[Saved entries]
[Start of Attachment]
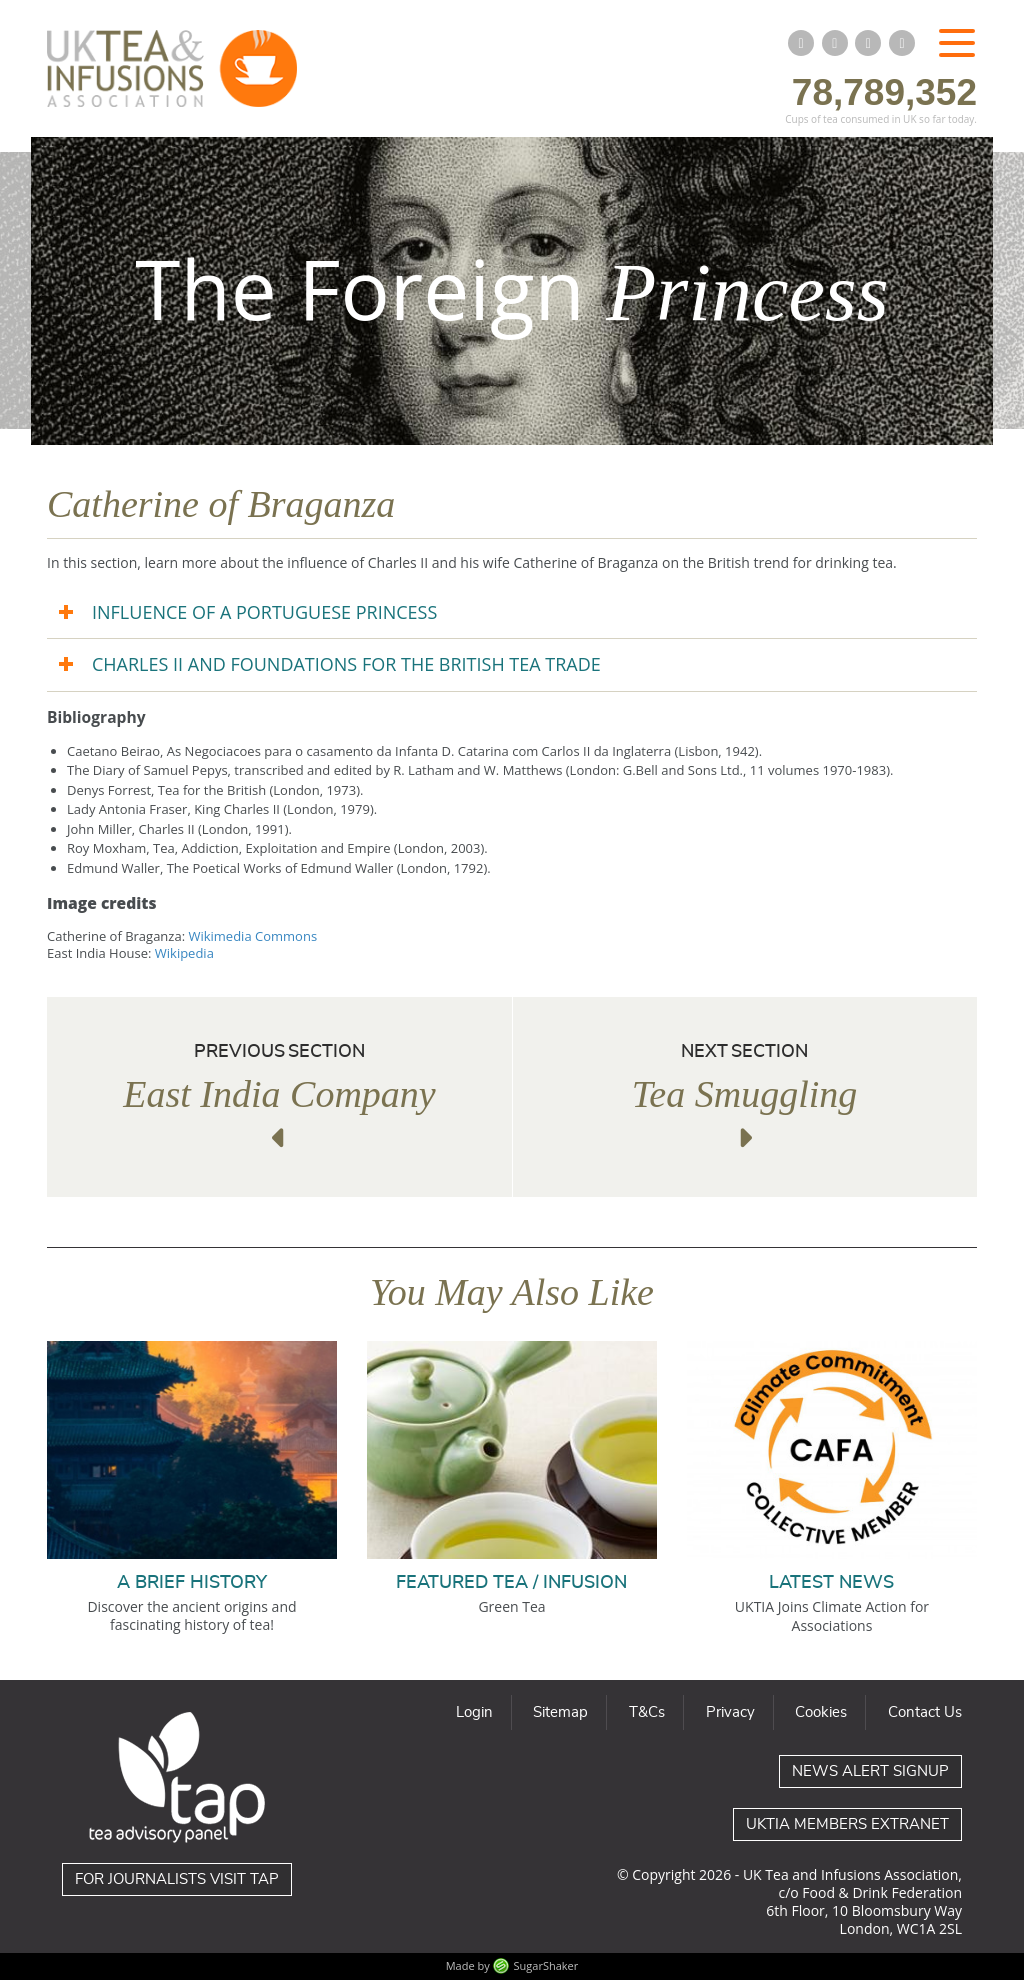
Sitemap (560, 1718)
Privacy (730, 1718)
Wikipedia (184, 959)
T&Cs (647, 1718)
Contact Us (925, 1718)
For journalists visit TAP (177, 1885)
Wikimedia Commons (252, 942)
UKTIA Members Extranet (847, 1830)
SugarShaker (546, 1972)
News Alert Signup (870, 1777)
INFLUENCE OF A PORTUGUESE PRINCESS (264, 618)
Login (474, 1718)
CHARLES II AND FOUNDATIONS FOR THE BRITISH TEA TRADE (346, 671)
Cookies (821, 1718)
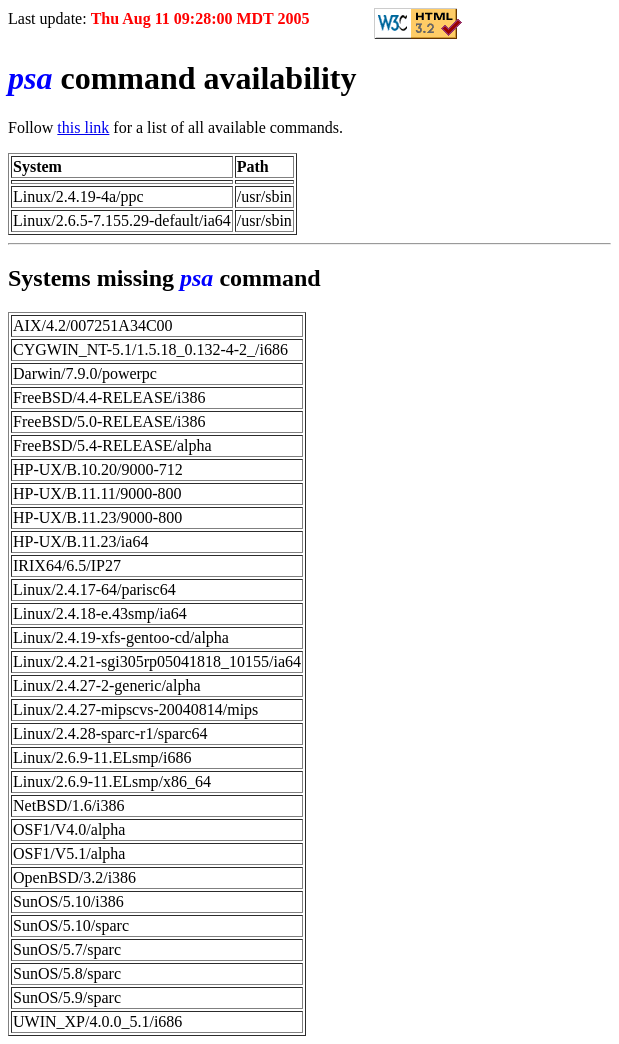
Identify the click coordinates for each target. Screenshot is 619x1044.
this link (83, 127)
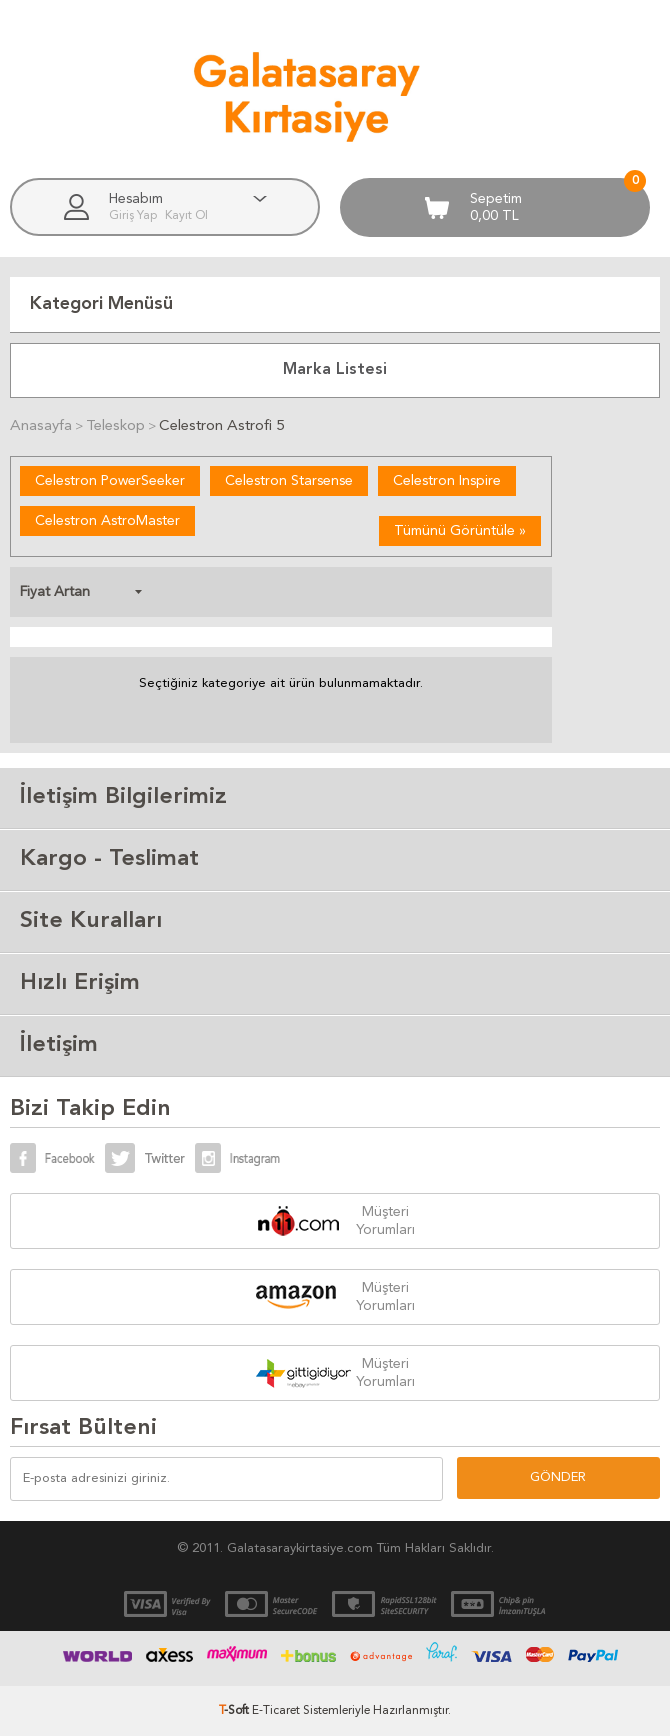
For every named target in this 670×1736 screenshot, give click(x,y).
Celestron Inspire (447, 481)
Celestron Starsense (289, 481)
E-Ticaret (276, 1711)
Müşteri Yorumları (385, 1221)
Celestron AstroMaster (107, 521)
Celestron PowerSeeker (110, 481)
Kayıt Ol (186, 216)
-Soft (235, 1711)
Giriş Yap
[End of Attachment]
[Start of Attachment]
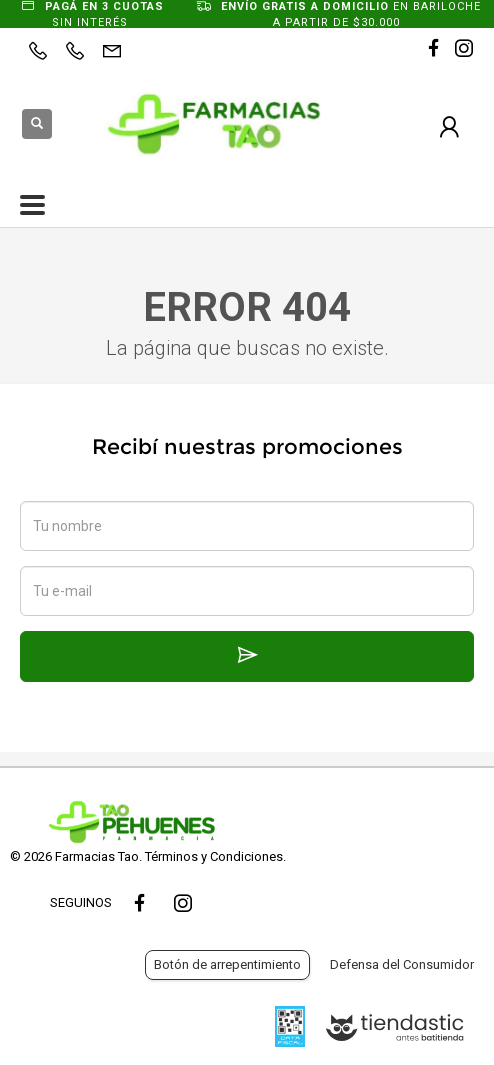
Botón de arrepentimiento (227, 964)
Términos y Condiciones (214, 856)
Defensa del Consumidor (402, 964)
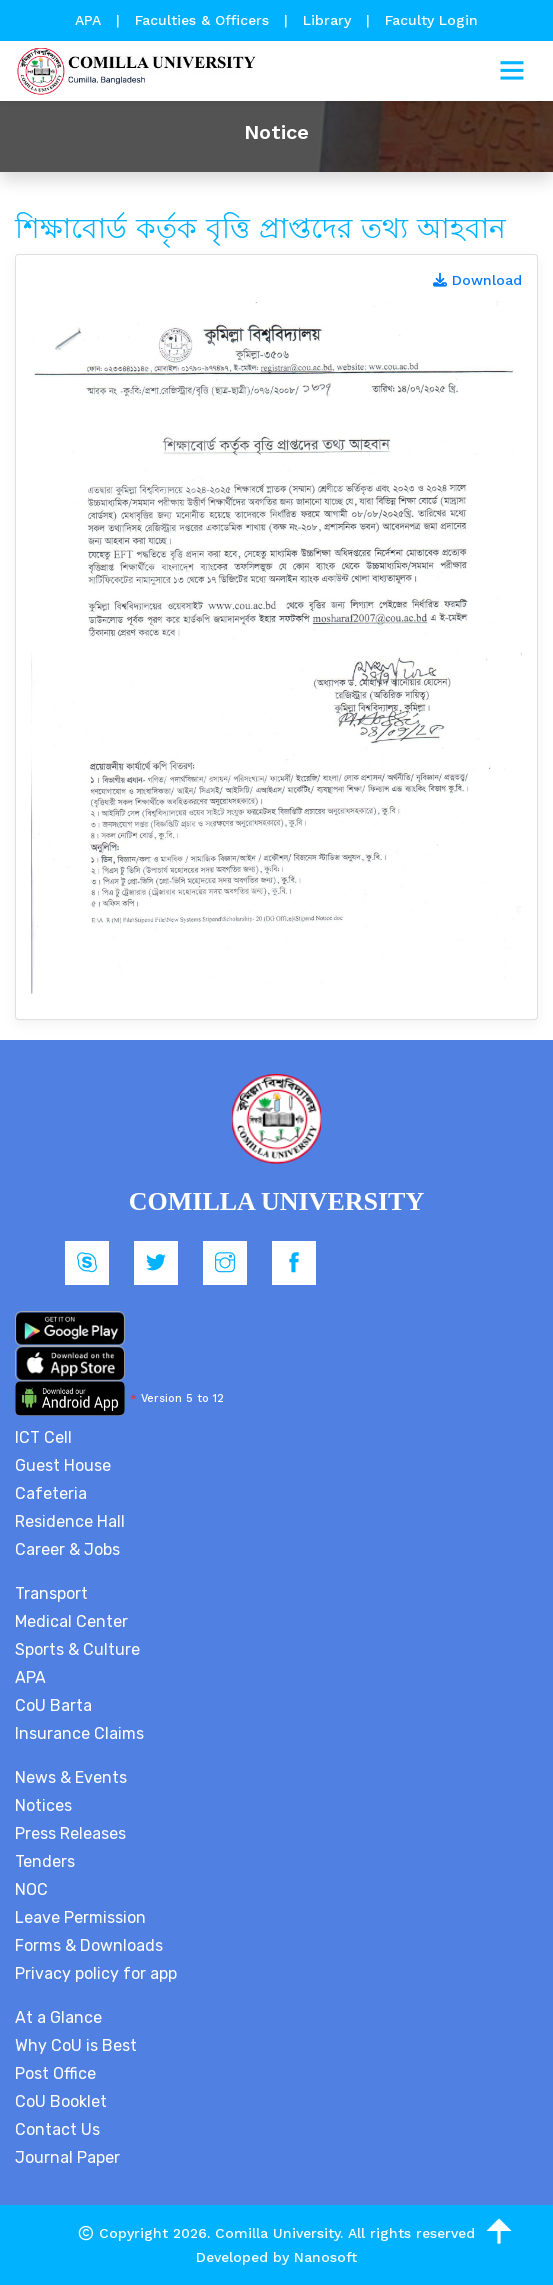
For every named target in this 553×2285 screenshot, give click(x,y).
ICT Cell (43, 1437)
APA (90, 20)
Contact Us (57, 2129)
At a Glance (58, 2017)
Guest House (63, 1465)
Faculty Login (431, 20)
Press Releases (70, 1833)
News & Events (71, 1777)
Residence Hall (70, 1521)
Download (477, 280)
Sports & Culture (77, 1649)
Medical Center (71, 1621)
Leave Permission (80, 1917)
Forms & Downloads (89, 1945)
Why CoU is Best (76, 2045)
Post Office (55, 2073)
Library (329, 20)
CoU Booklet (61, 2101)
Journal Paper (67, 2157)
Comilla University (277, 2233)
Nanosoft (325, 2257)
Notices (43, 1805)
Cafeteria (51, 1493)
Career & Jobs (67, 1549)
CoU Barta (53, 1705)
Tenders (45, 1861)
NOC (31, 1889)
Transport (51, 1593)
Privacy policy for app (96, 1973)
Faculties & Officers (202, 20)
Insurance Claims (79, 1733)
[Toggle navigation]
[End of Attachment]
• WHAT TO DO
The answer must consist of each line from the entries that contains the string "this".

• EXERCISE RESPONSE
this link (83, 127)
For every named target in this 670×1736 screenshot, give click(x,y).
For every named target in this 553×2285 screenshot, give click(x,y).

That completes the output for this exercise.